Carole Nash
Content Writer
Published: 19th September 2017

Vast numbers of classic car enthusiasts dream about scraping open that unbalanced barn door to find a dusty Aston Martin DB4, which will be offered for less than the price of a Ford Ka, purely because it hasn’t turned a wheel since Margaret Thatcher was in power.  There isn’t a petrolhead among us who can claim the pull towards that Alfa Romeo Spider, lurking under a hoard of rags in the corner of a long disused garage, isn’t hugely alluring.

The dream for enthusiasts to find a completely original car in good condition, blow off the cobwebs, insert some fresh petrol, give it a service and then drive your dreams off into the sunset is too good to ignore.  Sadly, this is very rarely the case – but it doesn’t stop us fantasising about our personal automotive holy grail.

Yet, taking on a barn find has often been regarded as a specialist task for the brave or wealthy. However, this needn’t be the case.  While past reports dictate that the fine line between money-maker and money-pit can often spell disaster without serious vehicular investigation, with some advice on what to look for we believe resurrecting a long-neglected motoring treasure is within reach for all of us.

All of the world’s Ferrari 250 GTOs and Cobra Daytonas may be accounted for, but there are plenty of other classic cars still waiting to be found. If you’re in need of inspiration here are some of the great finds of the past…

The Onassis Miura

Stamatis Kokotas was known as the ‘Greek Elvis’, as much for his sideburns as his hit records. But he had a big fan in the shape of shipping magnate Aristotle Onassis, so much so that Onassis gave him a Miura S as a gift in 1969. Kokotas clocked up 52,000 miles in three years until it developed engine problems. The engine was removed and sent back to the factory; the car was left in a garage beneath the Athens Hilton – for 30 years.

Battered and bruised, it was unearthed in 2003 when the hotel was being remodelled ahead of the Olympic Games. Having never been paid for its repair, Lamborghini still had the engine – on display in their museum. So, after 40 years, it was finally reunited with the car, which was auctioned by Coys in 2012. It failed to reach its reserve, but a post-sale deal was struck for about £300,000.

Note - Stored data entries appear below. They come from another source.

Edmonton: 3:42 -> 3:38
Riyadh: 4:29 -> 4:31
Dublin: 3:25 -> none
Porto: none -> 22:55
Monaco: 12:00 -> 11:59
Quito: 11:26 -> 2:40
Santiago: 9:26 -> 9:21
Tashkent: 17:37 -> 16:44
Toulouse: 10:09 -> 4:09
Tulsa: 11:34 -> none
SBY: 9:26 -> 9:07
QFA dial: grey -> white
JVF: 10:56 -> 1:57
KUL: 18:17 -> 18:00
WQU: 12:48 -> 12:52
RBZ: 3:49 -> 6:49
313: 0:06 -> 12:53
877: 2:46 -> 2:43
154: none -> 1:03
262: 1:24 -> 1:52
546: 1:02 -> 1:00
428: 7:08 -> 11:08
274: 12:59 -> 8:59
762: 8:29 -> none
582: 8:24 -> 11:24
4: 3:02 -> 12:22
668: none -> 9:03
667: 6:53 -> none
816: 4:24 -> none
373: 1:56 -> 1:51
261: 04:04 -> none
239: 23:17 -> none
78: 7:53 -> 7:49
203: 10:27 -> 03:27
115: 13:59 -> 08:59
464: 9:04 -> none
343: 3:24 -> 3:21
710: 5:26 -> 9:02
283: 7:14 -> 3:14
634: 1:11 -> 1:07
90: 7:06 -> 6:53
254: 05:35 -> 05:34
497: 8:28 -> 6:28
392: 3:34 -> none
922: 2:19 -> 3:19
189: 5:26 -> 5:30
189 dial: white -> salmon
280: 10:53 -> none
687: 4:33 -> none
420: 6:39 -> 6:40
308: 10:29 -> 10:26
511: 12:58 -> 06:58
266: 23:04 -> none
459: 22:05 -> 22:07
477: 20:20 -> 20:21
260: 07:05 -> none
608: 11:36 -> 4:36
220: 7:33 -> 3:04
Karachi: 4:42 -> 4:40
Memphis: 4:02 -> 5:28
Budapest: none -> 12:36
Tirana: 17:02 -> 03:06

The Bugatti in Lake Maggiore

Not all ‘barn finds’ are found in barns, and even fewer are found under water. A 1925 Bugatti Type 22 Brescia was discovered in 1967 by a diver, and over the years became a sub-aqua club attraction. It seems the car was dumped in the lake around 1963 to avoid the payment of Swiss import duties, which by then were probably more than the 11-year-old car was worth.

The decomposed car was extracted from the lake in 2009, to raise funds for charity. The footage of fishing the car out was seen right around the world.

Bonhams auctioned the Bugatti at their Paris sale in 2010, where it sold for £205,925 to American Bugatti collector Peter Mullin. He is keeping the car preserved in its as-found state.

Citroen 2CV prototypes

To prevent the Nazis getting their hands on them during WWII, Citroen decided to hide the various prototypes that had been developed. In fact they concealed them so well that after the war only two could be found. Or so Citroen said.

A memo came to light from the 1950s ordering that other prototypes be scrapped. Luckily that instruction was ignored, and in 1995 three prototypes were discovered in the roof of a barn at Ferte-Vidame. How they got there is a mystery as they needed to make a large hole in the roof and use a giant crane to get them down.

Remember, no car is truly lost—somebody knows about it, you just have to find that somebody.